Released in 1977, "Let's Dance The Night Away" has to be the most unfortunate disco miscalculation in my collection (and I've got a lot of 'em). The cover depicts four seriously caucasian dudes dressed up in what they've mistaken for disco threads (actually, they're Las Vegas Elvis suits), but they look like they'd be much more at home in a west-Phoenix steakhouse than in a dance club. From all indications, D.C. And Company were an average bar band struggling to find work at the height of the disco craze. So they nailed together a couple of lame grooves with titles like "Party" and "Bump To The Funk," and shoehorned them into their otherwise dance-floor-unfriendly repertoire.

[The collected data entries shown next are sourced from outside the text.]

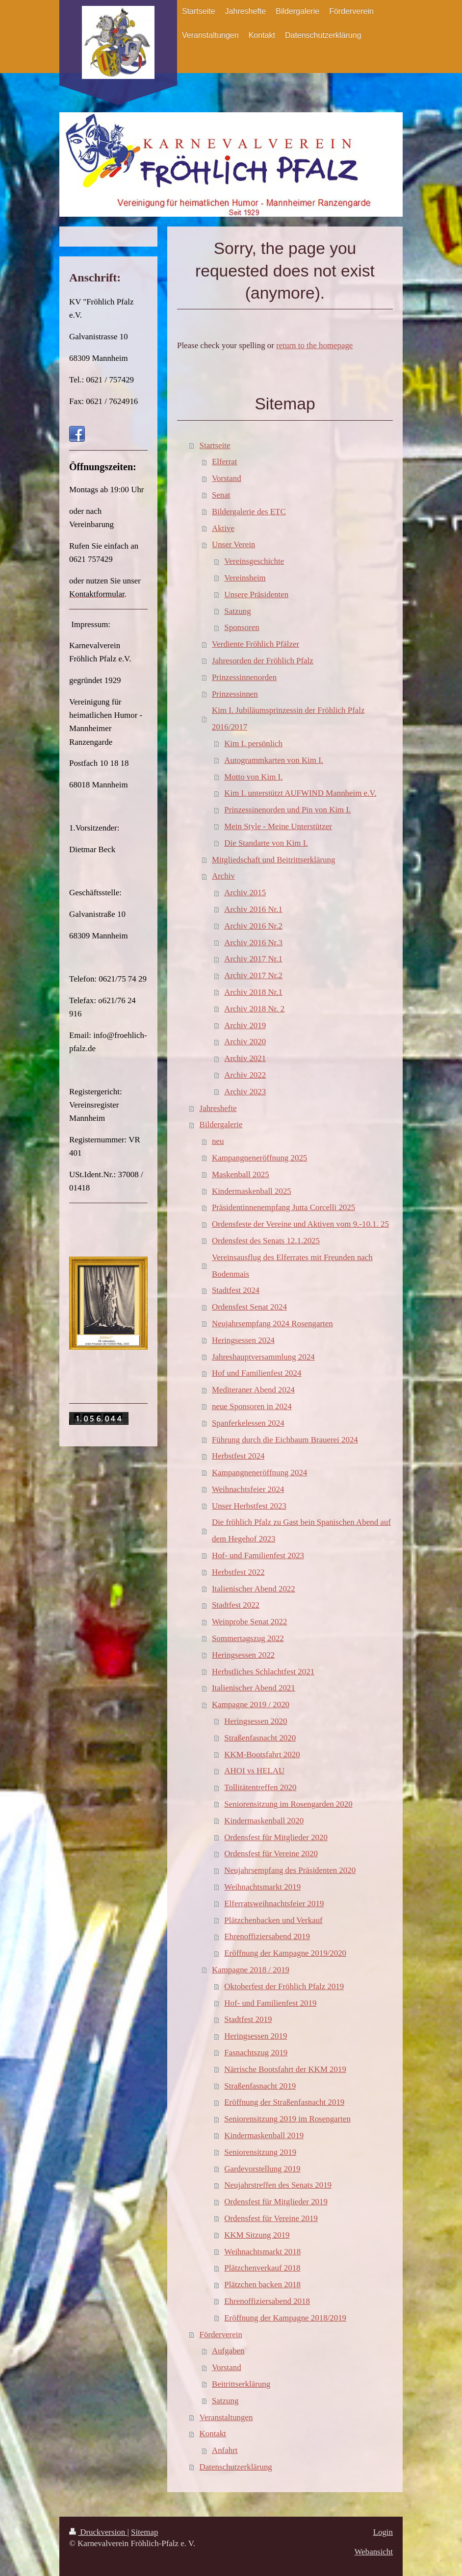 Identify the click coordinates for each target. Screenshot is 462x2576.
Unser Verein (233, 544)
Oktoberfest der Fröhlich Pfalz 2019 (284, 1986)
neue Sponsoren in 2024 (252, 1406)
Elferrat (224, 461)
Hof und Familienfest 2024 (257, 1373)
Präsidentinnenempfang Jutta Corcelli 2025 (283, 1207)
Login (383, 2532)
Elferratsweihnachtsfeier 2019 (274, 1903)
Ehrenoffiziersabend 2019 (267, 1936)
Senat (221, 495)
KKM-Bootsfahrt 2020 (262, 1754)
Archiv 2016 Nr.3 (253, 942)
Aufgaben (228, 2350)
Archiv (223, 876)
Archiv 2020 (245, 1041)
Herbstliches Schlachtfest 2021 (263, 1671)
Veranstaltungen (226, 2417)
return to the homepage (314, 345)
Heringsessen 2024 (243, 1340)
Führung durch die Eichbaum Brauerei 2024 (285, 1439)
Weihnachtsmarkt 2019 (262, 1887)
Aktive (223, 528)
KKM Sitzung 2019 (256, 2235)
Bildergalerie (221, 1124)
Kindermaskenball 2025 (251, 1191)
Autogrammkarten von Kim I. (273, 760)
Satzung (237, 611)
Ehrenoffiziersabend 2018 (267, 2301)
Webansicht (374, 2551)
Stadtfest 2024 (235, 1290)
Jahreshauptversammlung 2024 (263, 1357)
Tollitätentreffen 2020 (260, 1787)
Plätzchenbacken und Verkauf (273, 1920)
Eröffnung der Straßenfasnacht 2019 (284, 2102)
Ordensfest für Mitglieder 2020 (276, 1837)
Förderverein (221, 2334)
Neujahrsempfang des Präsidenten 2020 (290, 1870)
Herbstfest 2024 (238, 1456)
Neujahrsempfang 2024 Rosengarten (272, 1323)
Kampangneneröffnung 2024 (259, 1472)
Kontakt (213, 2433)
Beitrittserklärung (241, 2384)
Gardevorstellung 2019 (262, 2168)
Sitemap (144, 2532)
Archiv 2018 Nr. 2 (254, 1008)
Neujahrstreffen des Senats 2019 (278, 2185)
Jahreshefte (218, 1108)
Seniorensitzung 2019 (260, 2152)
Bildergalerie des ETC (249, 511)
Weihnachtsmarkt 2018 (262, 2251)
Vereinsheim (244, 577)
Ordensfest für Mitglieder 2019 (276, 2201)
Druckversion (98, 2532)
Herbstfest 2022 (238, 1572)
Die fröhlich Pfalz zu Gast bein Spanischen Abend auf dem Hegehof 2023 (301, 1530)
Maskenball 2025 (240, 1174)
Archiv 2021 (245, 1058)
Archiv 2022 (245, 1075)
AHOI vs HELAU (254, 1770)
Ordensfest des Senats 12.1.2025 (266, 1240)
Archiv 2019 (245, 1025)
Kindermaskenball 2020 (264, 1820)
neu (218, 1141)
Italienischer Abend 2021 (253, 1687)
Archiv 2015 (245, 892)
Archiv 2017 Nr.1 (253, 958)
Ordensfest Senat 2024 (249, 1307)
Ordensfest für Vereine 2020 (271, 1853)
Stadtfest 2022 (235, 1605)
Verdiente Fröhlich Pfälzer (255, 644)
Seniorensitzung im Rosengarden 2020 (288, 1804)
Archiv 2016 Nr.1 (253, 909)
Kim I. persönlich (253, 743)
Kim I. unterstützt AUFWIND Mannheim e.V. (300, 793)
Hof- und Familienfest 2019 (270, 2003)
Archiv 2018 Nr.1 (253, 992)
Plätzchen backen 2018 (262, 2284)
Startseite (215, 445)
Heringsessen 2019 (255, 2036)
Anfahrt (225, 2450)
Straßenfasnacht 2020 (260, 1738)
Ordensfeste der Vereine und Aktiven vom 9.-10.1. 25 (300, 1224)
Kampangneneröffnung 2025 (259, 1157)
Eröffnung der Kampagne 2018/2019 (285, 2318)
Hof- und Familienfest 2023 (258, 1555)
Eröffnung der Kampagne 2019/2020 (285, 1953)
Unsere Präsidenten (256, 594)
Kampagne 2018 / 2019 (250, 1969)
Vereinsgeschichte (254, 561)
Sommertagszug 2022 (248, 1638)
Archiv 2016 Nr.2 (253, 926)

Like most self-released "vanity" recordings of this type, the sound is cheap and thin. The terrible production makes the band sound anything but muscular, and in no way inviting of dancing for even a minute, let alone the whole night. Most of the songs here are interminably slow "confessional" ballads, with titles like "I Don't Want To Hurt You," "Who's To Blame" and "It Makes You Want To Cry." the songs seem to be attempting some sort of personal unburdening, but all they really do is make you want to grab the singer by the collar and yell, "dude, she's NOT going home with you!" And when they trot out their "disco" material...well, you just gotta hear for yourself. It's pretty funny.

I hate to seem unkind to these guys. I actually have a lot of respect for them. Their enthusiasm is infectious and they comport themselves with professionalism (in a west-Phoenix kind of way). If I were booking talent for a local event back in 1977, I absolutely would have called them (their manager's phone number is printed right there on the back cover). But now, the best I can do is create something for them to find during their next Google session.